All’inizio, sembrava che apporre le calorie sulle etichette dei cibi che si consumavano, potesse aiutare le persone a cambiare abitudini alimentari e i relativi consumi. Ma è stato effettivamente così?
Uno studio effettuato in Inghilterra, dall’Università di Cambridge, ha dimostrato che non è così. Cerchiamo di capire insieme.
Abitudini alimentari: cosa non funziona?
Non è semplice cambiare le abitudini alimentari di una persona e, ancora più difficile, lo è quando questa mangia, in prevalenza, nelle mense, siano esser quelle aziendali o scolastiche, a causa del lavoro che svolge e dei tempi ristretti che ha.
Molto spesso, si torna a casa soltanto per la cena e, alcune volte, neanche per quelle. Perciò, il metabolismo si adatta a ciò che riceve e, specie, alle sbagliate abitudini alimentari. Questo non soltanto nel nostro paese, ma un po’ in tutto il mondo.
L’Università di Cambridge ha condotto uno studio – indagine in 10 mense aziendali del Regno Unito, osservando come, apponendo dei cartelli accanto ad ogni pietanza, con il numero di calorie presenti per porzione, cambiassero o meno le abitudini alimentari delle persone. E soprattutto, cercando di far capire loro, quanti minuti di attività fisica occorrono per smaltire, poi, quella determinata porzione di cibo.
Far sapere quante calorie ci sono in ciò che si mangia, aiuta a fa cambiare le abitudini alimentari? In realtà, era questo lo scopo dello studio effettuato, ma anche per aiutare le stesse persone che fruiscono delle mense a scegliere un’ampia varietà di cibi che siano, anche, salutari oltre che di sostegno alimentare vero e proprio.
Etichettare i pasti con il numero di calorie presenti + i minuti di attività fisica che sarebbero serviti per smaltirli. Questo è ciò che i dipendenti di queste 10 mense selezionate dall’Università di Cambridge si sono trovati davanti. Perché scegliere proprio le mense? Stando allo studio, sono questi i luoghi dove vengono offerti i cibi con più opzioni caloriche, rispetto a ciò che si prepara e si mangia a casa.
Calorie ed etichette con attività fisica: in Inghilterra non bastano
Le aziende inglesi che hanno più di 250 dipendenti, dal mese di aprile, sono tenute, nelle mense, a segnalare le calorie accanto ai cibi che propongono: è questa una delle misure del Governo per combattere l’obesità dilagante nel Paese.
La scelta di aggiungere, anche, i minuti di attività fisica che servirebbero per smaltirli, si pensava, potesse giovare la maggior parte delle persone che li mangiano, a cambiare la loro alimentazione e, in parte, anche lo stile di vita.

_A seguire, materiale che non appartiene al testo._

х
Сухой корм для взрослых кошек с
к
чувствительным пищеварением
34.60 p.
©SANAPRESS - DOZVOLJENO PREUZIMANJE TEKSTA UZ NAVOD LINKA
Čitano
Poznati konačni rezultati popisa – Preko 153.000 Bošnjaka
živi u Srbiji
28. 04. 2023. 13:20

Ma sono emerse delle differenze notevoli. In una mensa, da quando sono state apposte le nuove etichette, ha notato un calo medio di 161kcal per ogni pasto prelevato, mentre in un’altra mensa, invece, c’è stato un aumento dei 69kcal per ogni pasto prelevato.
Gli studiosi affermano che potrebbero esserci stati anche altri fattori che hanno scatenato questa variazione e un non raggiungimento dell’obiettivo. E che mostrare i minuti di attività fisica che servono per smaltire le calorie di ciò che si mangia, non ha 8se non in minima parte) influenzato le scelte dei dipendenti.
Lo scopo era quello di orientare la popolazione verso un’alimentazione più sana poiché, basti pensare, che solo in Inghilterra, circa il 63% degli adulti è in sovrappeso. E lo è anche 1 bambino su 3 che esce dalla scuola primaria.